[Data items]
════
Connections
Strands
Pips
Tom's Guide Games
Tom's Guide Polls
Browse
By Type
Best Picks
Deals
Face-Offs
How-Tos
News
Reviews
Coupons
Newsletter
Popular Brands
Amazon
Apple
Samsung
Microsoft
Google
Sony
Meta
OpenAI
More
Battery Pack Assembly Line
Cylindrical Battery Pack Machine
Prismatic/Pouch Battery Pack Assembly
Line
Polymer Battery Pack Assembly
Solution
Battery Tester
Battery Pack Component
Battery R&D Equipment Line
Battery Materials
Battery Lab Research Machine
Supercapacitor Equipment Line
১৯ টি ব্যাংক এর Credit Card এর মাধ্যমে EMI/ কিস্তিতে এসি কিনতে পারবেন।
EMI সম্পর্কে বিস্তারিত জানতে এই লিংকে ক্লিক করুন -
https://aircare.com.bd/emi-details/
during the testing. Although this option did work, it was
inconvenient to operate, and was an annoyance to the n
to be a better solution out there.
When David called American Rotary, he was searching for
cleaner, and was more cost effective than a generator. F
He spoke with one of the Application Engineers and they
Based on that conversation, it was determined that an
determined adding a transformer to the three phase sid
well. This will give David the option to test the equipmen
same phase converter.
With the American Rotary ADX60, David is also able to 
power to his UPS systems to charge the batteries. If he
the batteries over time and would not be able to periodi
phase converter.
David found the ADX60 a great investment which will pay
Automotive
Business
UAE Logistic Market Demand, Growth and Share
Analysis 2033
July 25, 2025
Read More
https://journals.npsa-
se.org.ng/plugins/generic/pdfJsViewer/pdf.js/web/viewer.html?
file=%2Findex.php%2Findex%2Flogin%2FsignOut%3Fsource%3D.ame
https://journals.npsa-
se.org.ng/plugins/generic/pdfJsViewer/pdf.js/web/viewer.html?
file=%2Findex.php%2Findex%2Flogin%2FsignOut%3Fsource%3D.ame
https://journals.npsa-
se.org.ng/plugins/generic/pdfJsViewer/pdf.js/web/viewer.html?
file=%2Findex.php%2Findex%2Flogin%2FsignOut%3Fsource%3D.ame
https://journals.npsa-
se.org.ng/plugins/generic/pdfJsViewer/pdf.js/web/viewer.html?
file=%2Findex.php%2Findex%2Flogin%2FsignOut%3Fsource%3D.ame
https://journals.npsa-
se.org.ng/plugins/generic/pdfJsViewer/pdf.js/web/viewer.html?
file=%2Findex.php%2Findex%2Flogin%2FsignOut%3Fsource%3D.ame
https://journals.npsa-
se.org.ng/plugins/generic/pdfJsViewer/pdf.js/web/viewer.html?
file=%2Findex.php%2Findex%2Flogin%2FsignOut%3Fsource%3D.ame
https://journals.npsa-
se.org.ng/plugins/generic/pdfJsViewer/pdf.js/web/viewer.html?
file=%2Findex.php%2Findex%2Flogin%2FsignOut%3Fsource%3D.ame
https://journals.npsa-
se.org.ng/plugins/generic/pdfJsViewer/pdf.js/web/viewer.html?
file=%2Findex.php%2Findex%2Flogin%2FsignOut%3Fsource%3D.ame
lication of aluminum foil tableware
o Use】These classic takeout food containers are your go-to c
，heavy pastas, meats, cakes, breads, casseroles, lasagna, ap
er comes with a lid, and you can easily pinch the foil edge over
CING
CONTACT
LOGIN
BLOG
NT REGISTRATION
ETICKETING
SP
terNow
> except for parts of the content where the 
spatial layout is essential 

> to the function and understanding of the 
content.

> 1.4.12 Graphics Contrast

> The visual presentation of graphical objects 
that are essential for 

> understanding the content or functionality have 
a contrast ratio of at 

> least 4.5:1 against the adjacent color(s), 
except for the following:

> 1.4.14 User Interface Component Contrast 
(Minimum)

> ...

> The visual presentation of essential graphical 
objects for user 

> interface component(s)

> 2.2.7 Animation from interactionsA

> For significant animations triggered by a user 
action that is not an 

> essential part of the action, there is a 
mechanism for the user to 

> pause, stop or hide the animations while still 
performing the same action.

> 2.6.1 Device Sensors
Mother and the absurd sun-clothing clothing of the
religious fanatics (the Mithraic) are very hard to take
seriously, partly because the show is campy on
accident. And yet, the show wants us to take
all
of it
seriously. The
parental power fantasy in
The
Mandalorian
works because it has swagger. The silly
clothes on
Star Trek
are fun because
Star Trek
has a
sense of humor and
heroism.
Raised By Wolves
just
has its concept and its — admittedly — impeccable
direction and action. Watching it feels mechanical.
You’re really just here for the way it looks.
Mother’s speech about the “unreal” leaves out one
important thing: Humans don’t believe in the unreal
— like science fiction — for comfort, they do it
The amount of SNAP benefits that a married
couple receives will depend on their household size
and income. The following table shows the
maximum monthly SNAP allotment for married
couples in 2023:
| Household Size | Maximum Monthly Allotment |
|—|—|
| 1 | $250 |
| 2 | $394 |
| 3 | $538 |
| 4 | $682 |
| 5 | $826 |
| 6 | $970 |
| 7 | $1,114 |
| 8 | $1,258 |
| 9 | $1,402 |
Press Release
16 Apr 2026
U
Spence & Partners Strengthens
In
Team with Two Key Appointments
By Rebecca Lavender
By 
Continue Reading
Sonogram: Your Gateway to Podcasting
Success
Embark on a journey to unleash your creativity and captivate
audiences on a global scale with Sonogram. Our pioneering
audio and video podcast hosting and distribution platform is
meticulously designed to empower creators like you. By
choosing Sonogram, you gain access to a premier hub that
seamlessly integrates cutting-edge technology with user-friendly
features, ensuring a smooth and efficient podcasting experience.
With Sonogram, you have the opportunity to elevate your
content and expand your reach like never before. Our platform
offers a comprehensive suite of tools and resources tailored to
════
● What is required:
Examine the data above and state how many of its lines contain the word "American", with no further remarks.

● Answer:
2